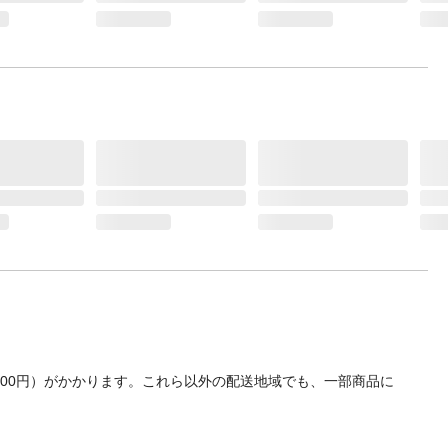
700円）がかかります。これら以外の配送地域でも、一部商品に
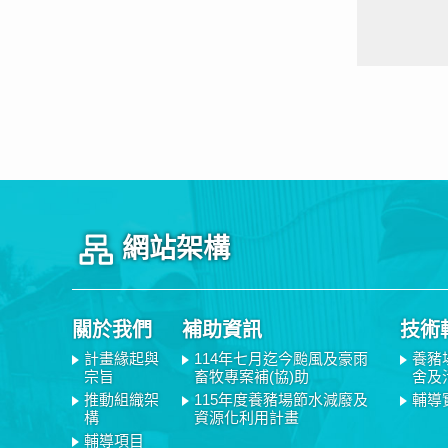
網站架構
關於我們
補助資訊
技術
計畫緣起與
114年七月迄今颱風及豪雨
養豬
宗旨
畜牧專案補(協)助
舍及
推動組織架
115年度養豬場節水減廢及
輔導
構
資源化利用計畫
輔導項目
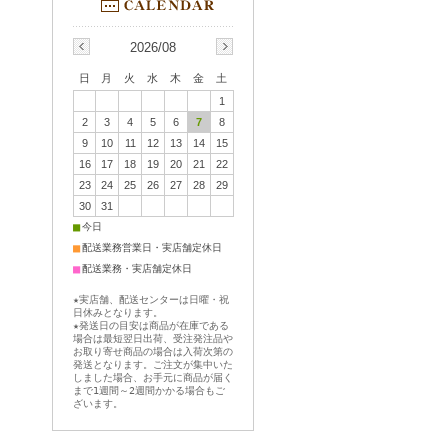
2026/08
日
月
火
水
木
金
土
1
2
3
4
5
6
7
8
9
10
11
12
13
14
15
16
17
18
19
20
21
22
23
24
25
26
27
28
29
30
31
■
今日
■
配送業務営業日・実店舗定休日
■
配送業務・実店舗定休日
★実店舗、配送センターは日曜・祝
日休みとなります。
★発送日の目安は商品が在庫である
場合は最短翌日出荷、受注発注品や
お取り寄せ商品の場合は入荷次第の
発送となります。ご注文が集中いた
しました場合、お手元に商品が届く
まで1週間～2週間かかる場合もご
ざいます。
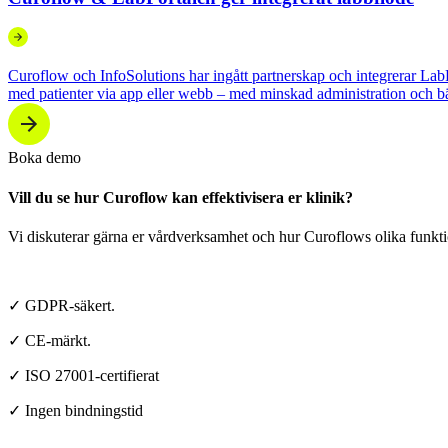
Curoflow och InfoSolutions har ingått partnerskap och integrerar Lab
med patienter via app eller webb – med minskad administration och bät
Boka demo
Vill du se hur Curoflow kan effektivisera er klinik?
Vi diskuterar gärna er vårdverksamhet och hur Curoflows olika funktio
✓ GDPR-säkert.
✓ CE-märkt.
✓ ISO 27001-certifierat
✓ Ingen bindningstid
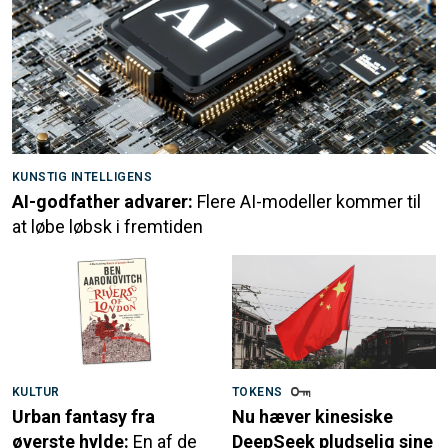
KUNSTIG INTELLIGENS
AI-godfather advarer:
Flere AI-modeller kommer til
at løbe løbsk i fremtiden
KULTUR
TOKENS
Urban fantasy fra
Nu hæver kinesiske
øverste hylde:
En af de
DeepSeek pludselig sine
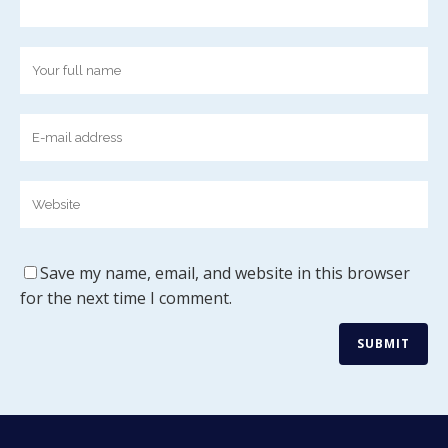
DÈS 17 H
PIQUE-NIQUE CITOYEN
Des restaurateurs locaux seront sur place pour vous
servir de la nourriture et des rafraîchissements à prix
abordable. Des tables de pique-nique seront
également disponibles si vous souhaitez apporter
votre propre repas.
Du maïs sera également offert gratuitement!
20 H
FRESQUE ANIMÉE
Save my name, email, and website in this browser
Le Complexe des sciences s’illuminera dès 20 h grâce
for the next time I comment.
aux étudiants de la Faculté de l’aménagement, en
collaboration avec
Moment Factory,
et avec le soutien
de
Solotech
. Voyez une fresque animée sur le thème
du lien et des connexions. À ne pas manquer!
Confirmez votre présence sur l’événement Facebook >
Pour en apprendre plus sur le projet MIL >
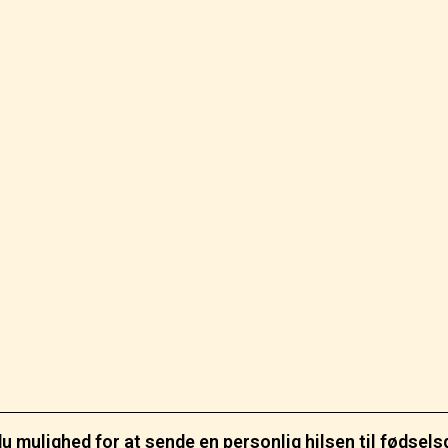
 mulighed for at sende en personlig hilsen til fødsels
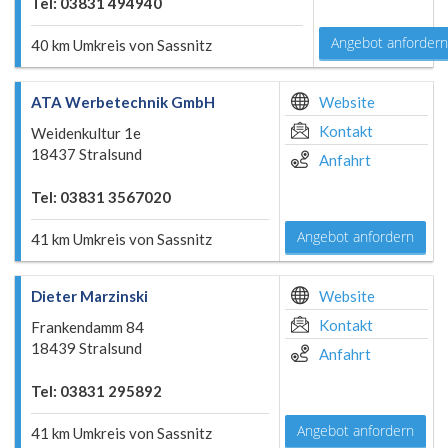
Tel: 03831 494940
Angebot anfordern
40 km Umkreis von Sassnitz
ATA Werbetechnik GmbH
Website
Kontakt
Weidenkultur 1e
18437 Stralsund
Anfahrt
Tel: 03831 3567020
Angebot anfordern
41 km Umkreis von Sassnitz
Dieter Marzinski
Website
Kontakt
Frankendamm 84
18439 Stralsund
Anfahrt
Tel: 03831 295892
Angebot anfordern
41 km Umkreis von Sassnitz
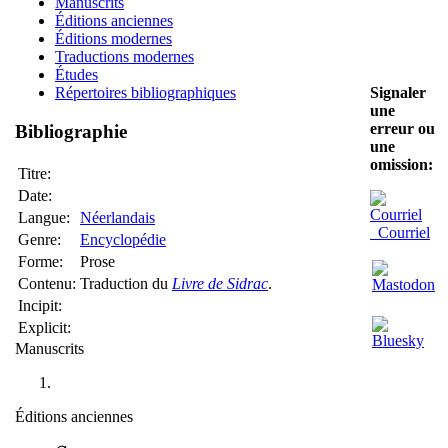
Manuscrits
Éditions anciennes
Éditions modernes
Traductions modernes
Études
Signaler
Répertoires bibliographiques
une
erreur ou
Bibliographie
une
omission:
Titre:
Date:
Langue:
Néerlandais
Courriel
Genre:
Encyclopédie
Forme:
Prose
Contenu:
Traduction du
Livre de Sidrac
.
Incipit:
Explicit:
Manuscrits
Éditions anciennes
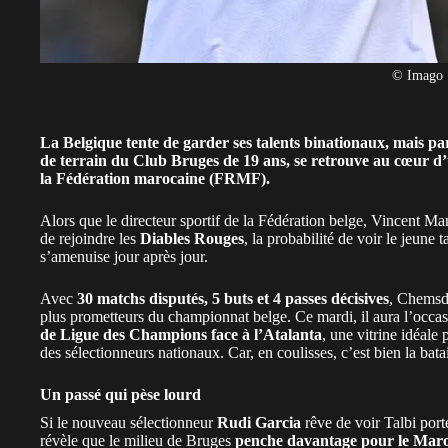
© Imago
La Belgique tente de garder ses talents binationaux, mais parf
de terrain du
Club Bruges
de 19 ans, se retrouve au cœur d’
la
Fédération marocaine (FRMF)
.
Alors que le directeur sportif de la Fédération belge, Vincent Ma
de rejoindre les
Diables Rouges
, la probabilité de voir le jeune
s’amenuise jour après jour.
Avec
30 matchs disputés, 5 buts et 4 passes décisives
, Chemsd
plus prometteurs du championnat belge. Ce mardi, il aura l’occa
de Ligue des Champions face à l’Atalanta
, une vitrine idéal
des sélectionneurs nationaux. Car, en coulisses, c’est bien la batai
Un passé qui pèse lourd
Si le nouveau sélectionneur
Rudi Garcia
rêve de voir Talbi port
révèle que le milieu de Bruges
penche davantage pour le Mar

---

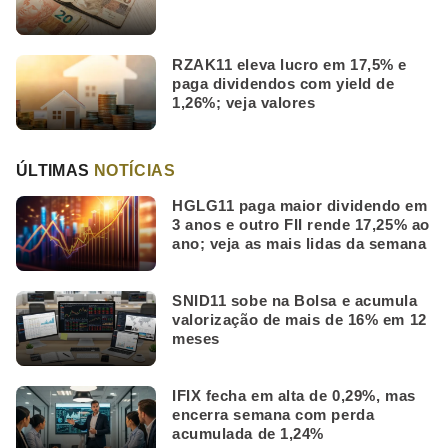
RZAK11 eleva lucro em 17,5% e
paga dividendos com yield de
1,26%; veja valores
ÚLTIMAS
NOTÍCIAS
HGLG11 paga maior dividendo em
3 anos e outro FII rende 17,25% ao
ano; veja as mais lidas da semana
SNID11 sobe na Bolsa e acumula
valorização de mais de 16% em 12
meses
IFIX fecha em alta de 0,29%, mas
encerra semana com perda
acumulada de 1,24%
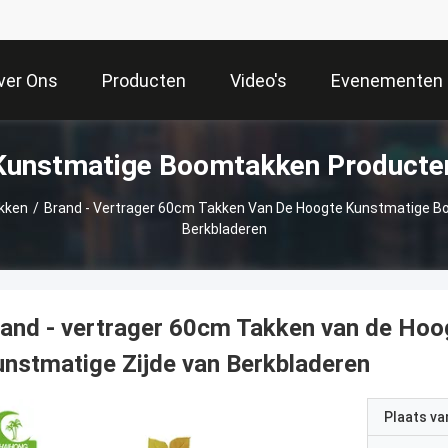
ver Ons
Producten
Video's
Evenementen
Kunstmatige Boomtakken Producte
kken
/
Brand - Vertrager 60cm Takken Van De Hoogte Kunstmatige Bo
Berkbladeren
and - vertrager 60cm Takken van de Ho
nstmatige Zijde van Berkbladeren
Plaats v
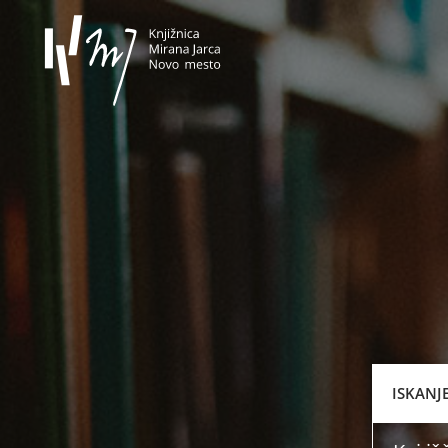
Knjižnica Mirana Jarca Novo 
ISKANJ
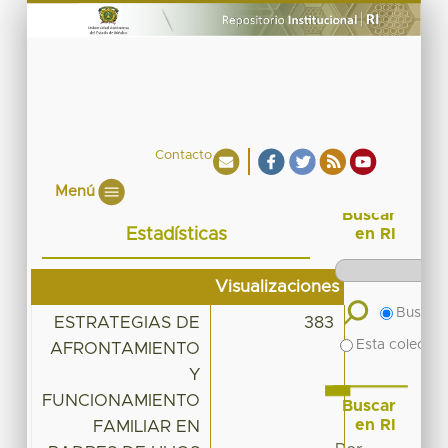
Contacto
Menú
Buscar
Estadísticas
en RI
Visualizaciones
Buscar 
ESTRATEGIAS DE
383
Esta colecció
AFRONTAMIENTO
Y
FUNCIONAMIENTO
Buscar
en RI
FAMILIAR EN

▸ What the exercise asks:
In how many lines of the records does the word "Fédération" occur? Reply with the number only.

▸ Result of the task:
2